__Instructions to follow__
Search the records for lines that contain the word "Jackets". Copy them all.

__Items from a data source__

--- START ---

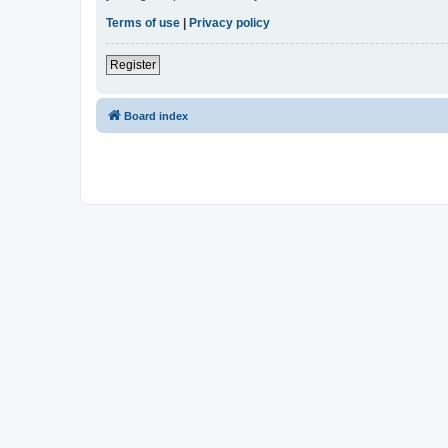
Terms of use
|
Privacy policy
Register
Board index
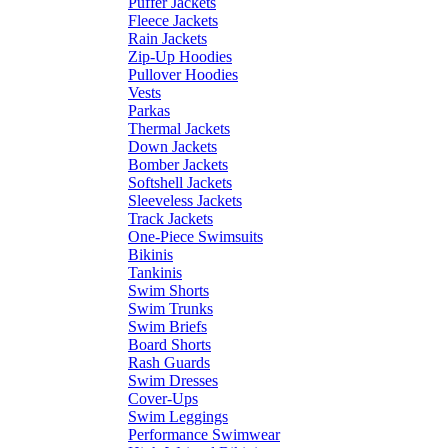
Puffer Jackets
Fleece Jackets
Rain Jackets
Zip-Up Hoodies
Pullover Hoodies
Vests
Parkas
Thermal Jackets
Down Jackets
Bomber Jackets
Softshell Jackets
Sleeveless Jackets
Track Jackets
One-Piece Swimsuits
Bikinis
Tankinis
Swim Shorts
Swim Trunks
Swim Briefs
Board Shorts
Rash Guards
Swim Dresses
Cover-Ups
Swim Leggings
Performance Swimwear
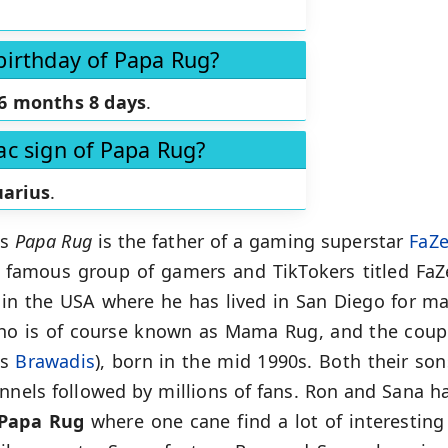
birthday of Papa Rug?
6 months 8 days
.
ac sign of Papa Rug?
arius
.
as
Papa Rug
is the father of a gaming superstar
FaZ
famous group of gamers and TikTokers titled FaZ
e in the USA where he has lived in San Diego for ma
ho is of course known as Mama Rug, and the coupl
as
Brawadis
), born in the mid 1990s. Both their so
nnels followed by millions of fans. Ron and Sana ha
Papa Rug
where one cane find a lot of interesting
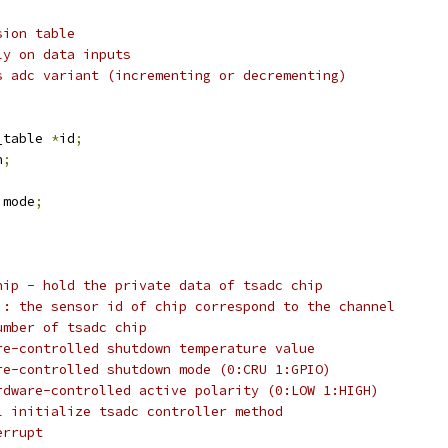
sion table
ly on data inputs
s adc variant (incrementing or decrementing)
_table 
*
id
;
h
;
 mode
;
hip - hold the private data of tsadc chip
]: the sensor id of chip correspond to the channel
umber of tsadc chip
re-controlled shutdown temperature value
re-controlled shutdown mode (0:CRU 1:GPIO)
rdware-controlled active polarity (0:LOW 1:HIGH)
l initialize tsadc controller method
errupt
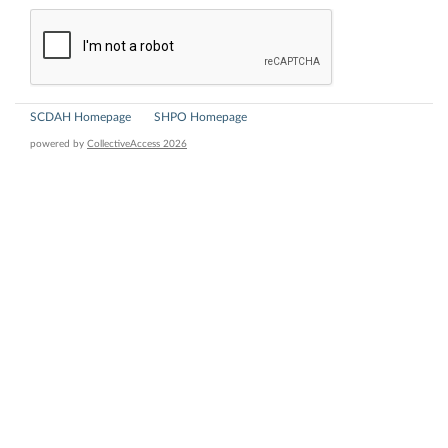
SCDAH Homepage
SHPO Homepage
powered by
CollectiveAccess 2026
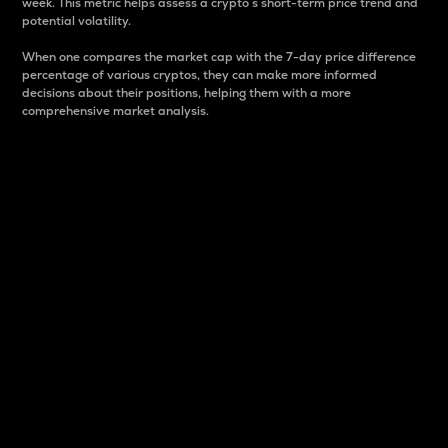
week. This metric helps assess a crypto s short-term price trend and
potential volatility.
When one compares the market cap with the 7-day price difference
percentage of various cryptos, they can make more informed
decisions about their positions, helping them with a more
comprehensive market analysis.
Market Cap
Market capitalization is better known as market cap.
It is a key metric used to understand the overall size
and dominance of a particular crypto in the market.
It is one way to measure the total value of the
circulating supply for a specific crypto.
Here is how it works:
Market cap = Current price per unit x Circulating
supply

--- END ---

__Reply to the task__
Puffer Jackets
Fleece Jackets
Rain Jackets
Thermal Jackets
Down Jackets
Bomber Jackets
Softshell Jackets
Sleeveless Jackets
Track Jackets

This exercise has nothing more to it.